- _Problem to solve_: Could you copy exactly the lines from the one containing "Info (451, 104)" through the last line of the records below, leaving out any pictures?

- _Provided entries_:
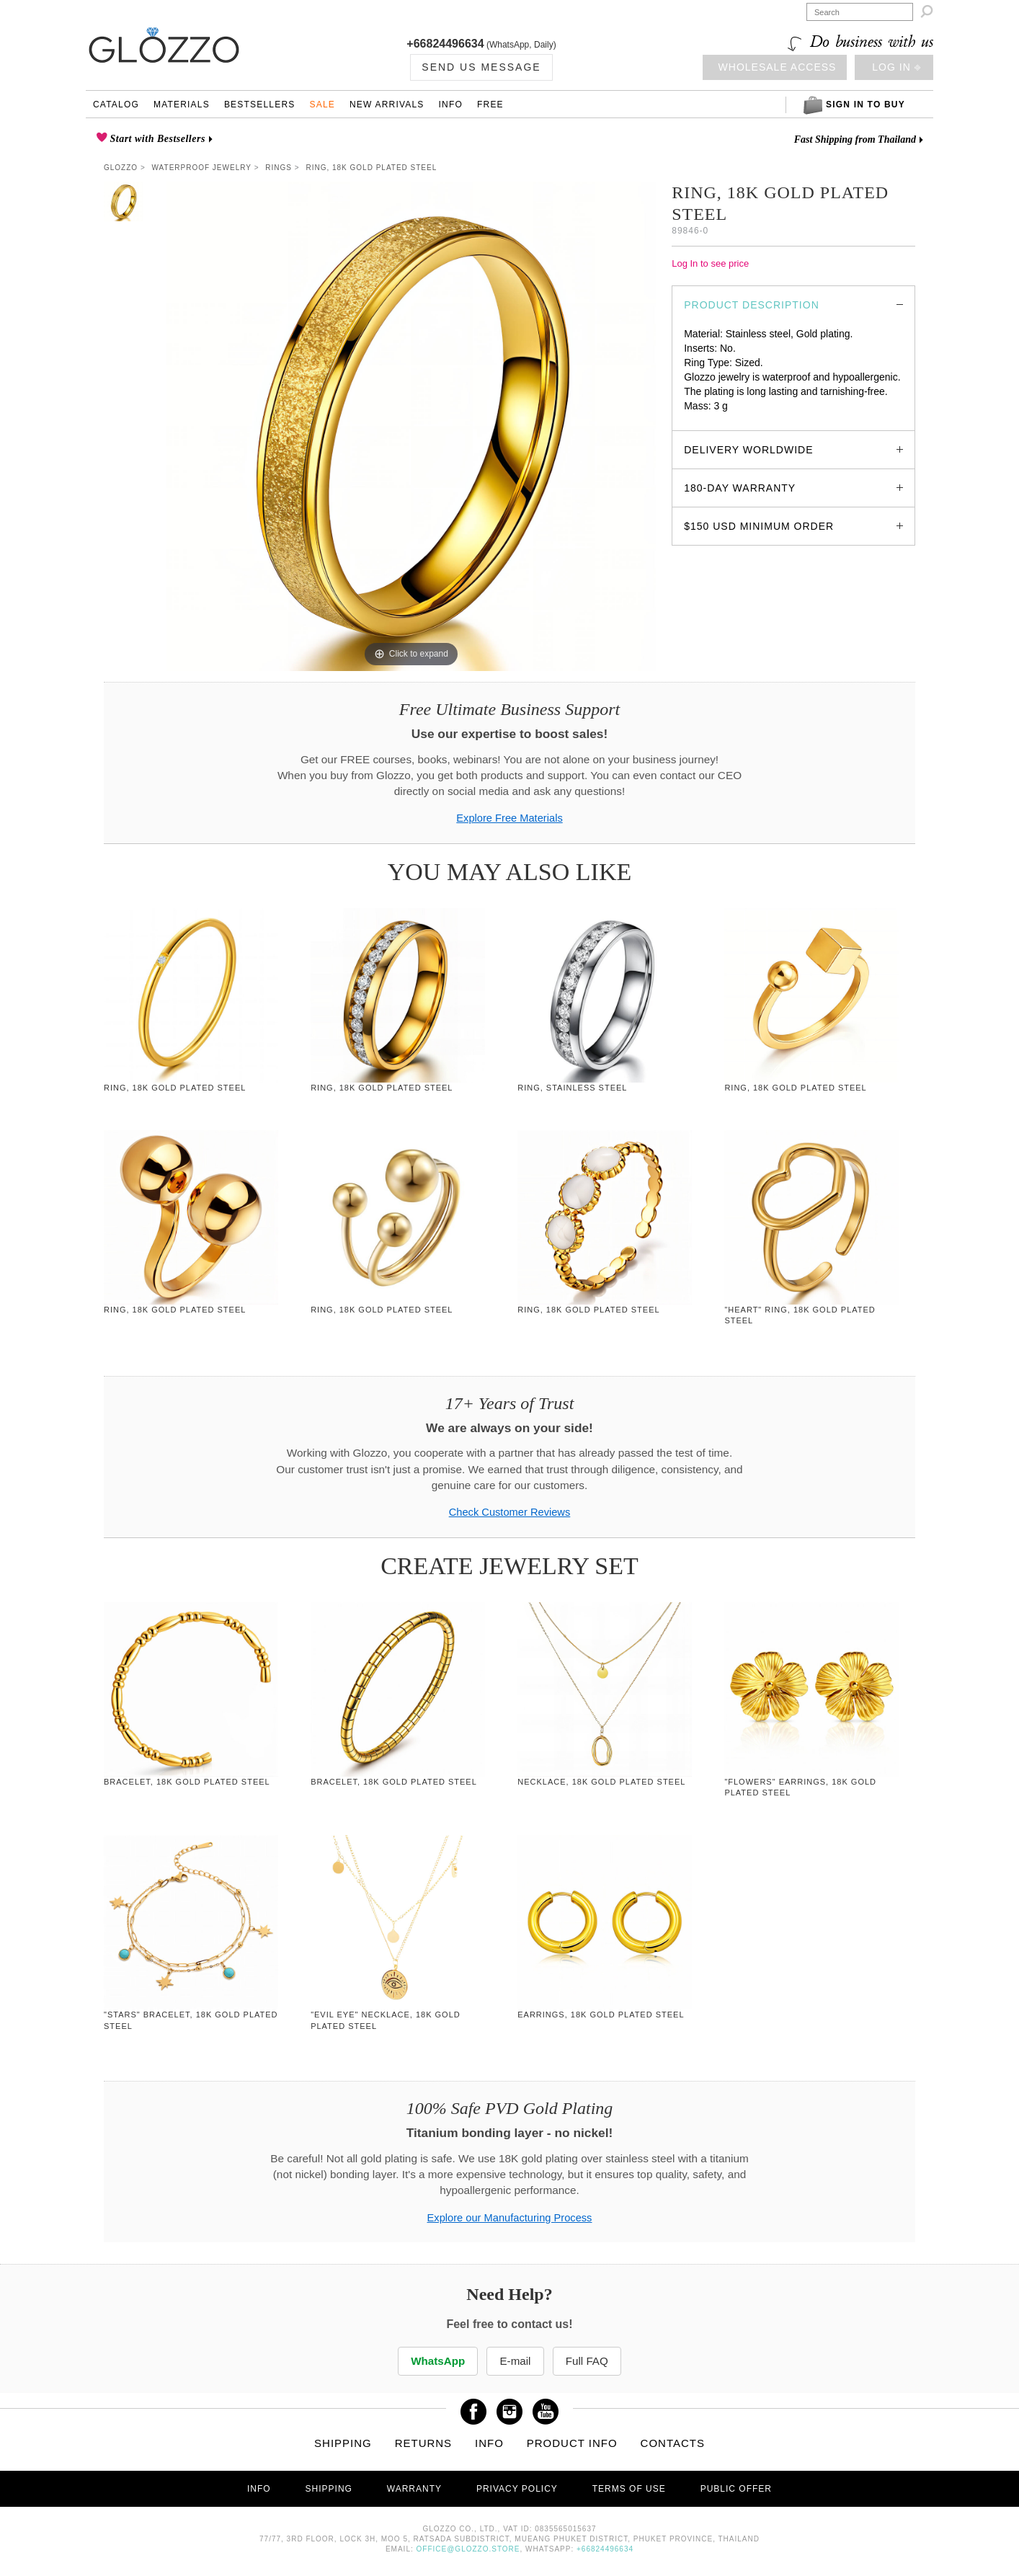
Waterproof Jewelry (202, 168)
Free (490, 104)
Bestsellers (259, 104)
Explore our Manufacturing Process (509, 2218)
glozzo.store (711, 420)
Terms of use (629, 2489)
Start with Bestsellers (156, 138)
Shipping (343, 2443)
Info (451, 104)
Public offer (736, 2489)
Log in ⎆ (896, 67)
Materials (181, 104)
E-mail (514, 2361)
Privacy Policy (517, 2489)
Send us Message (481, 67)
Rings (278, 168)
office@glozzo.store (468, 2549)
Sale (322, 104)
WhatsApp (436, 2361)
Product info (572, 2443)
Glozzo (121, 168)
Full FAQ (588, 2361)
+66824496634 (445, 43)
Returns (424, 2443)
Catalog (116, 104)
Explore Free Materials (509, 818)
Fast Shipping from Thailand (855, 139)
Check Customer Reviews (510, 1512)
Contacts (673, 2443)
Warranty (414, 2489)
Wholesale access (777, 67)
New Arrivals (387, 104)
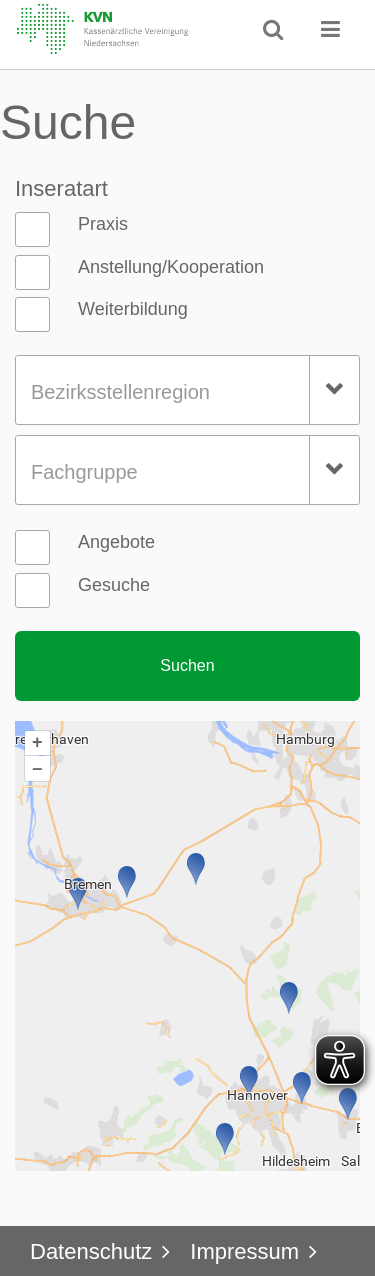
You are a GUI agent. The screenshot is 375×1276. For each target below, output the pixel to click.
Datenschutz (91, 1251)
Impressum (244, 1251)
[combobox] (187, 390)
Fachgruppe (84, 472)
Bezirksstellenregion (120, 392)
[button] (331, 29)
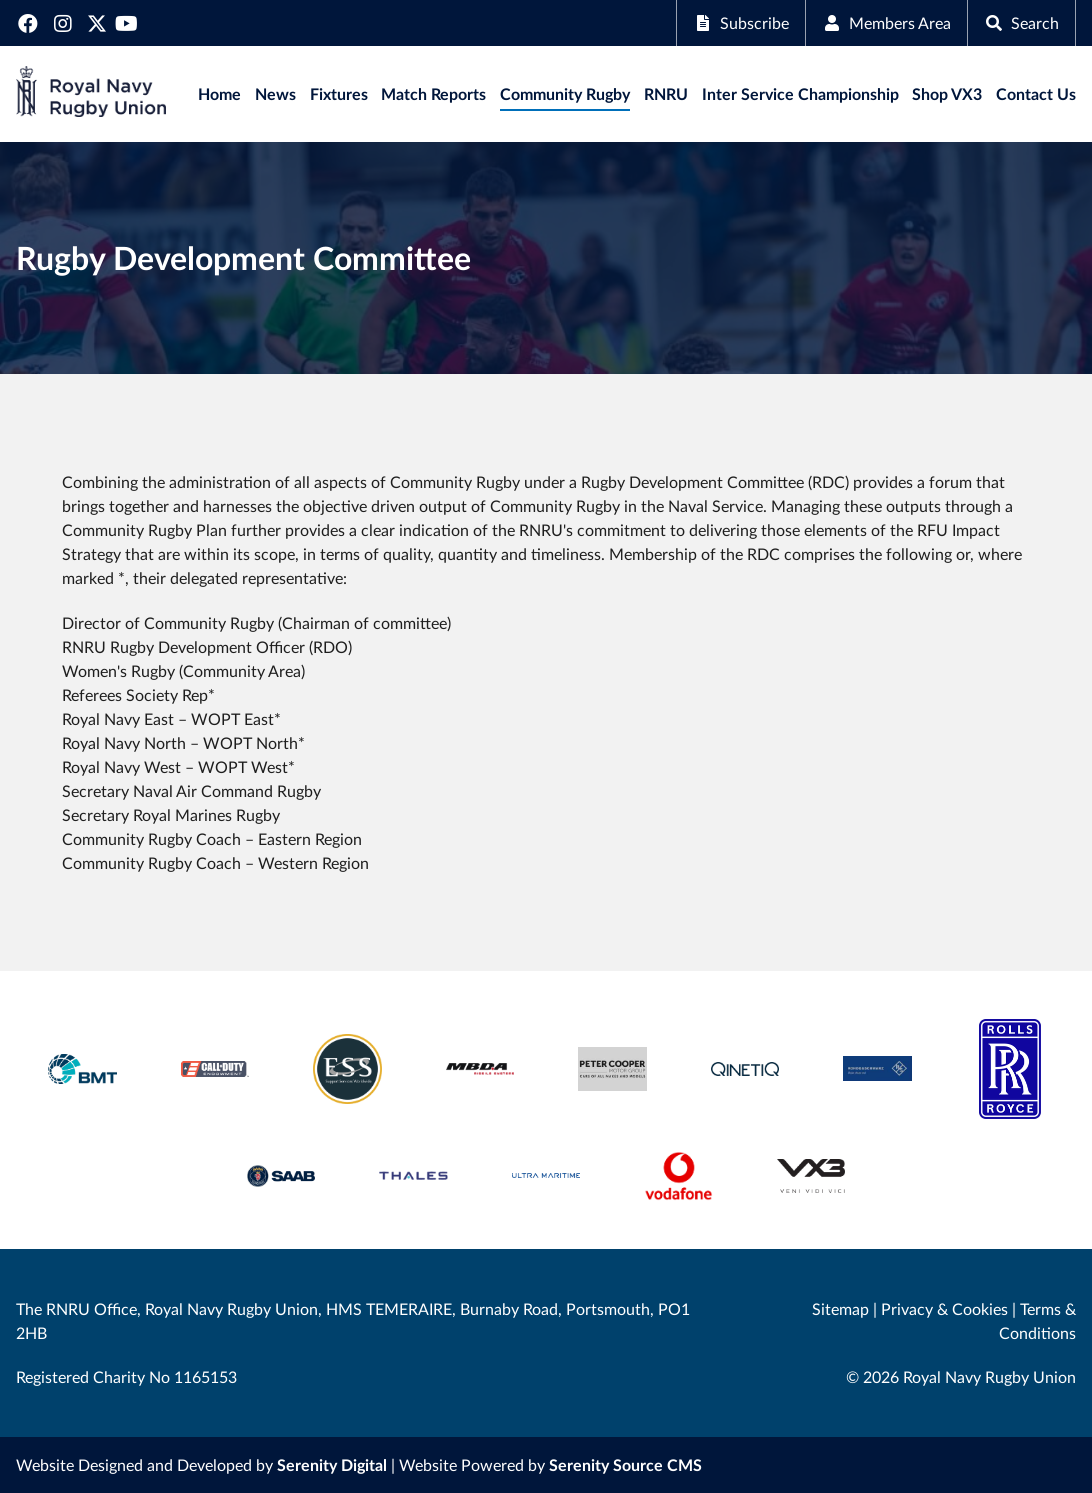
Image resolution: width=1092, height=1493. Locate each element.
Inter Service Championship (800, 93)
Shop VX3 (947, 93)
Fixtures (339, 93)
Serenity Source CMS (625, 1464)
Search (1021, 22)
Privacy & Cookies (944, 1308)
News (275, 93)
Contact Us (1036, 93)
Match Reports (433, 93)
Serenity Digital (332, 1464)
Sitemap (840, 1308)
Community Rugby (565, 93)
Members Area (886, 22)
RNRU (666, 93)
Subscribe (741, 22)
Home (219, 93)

- _Output of the exercise_:
Info (451, 104)
Public offer (736, 2489)
Log in ⎆ (896, 67)
Materials (181, 104)
E-mail (514, 2361)
Privacy Policy (517, 2489)
Send us Message (481, 67)
Rings (278, 168)
office@glozzo.store (468, 2549)
Sale (322, 104)
WhatsApp (436, 2361)
Product info (572, 2443)
Glozzo (121, 168)
Full FAQ (588, 2361)
+66824496634 (445, 43)
Returns (424, 2443)
Catalog (116, 104)
Explore Free Materials (509, 818)
Fast Shipping from Thailand (855, 139)
Check Customer Reviews (510, 1512)
Contacts (673, 2443)
Warranty (414, 2489)
Wholesale access (777, 67)
New Arrivals (387, 104)
You are a GUI agent. The screenshot is 375×1276. For each target below, output the pixel to click.
Datenschutz (91, 1251)
Impressum (244, 1251)
[combobox] (187, 390)
Fachgruppe (84, 472)
Bezirksstellenregion (120, 392)
[button] (331, 29)
Image resolution: width=1092, height=1493. Locate each element.
Inter Service Championship (800, 93)
Shop VX3 (947, 93)
Fixtures (339, 93)
Serenity Source CMS (625, 1464)
Search (1021, 22)
Privacy & Cookies (944, 1308)
News (275, 93)
Contact Us (1036, 93)
Match Reports (433, 93)
Serenity Digital (332, 1464)
Sitemap (840, 1308)
Community Rugby (565, 93)
Members Area (886, 22)
RNRU (666, 93)
Subscribe (741, 22)
Home (219, 93)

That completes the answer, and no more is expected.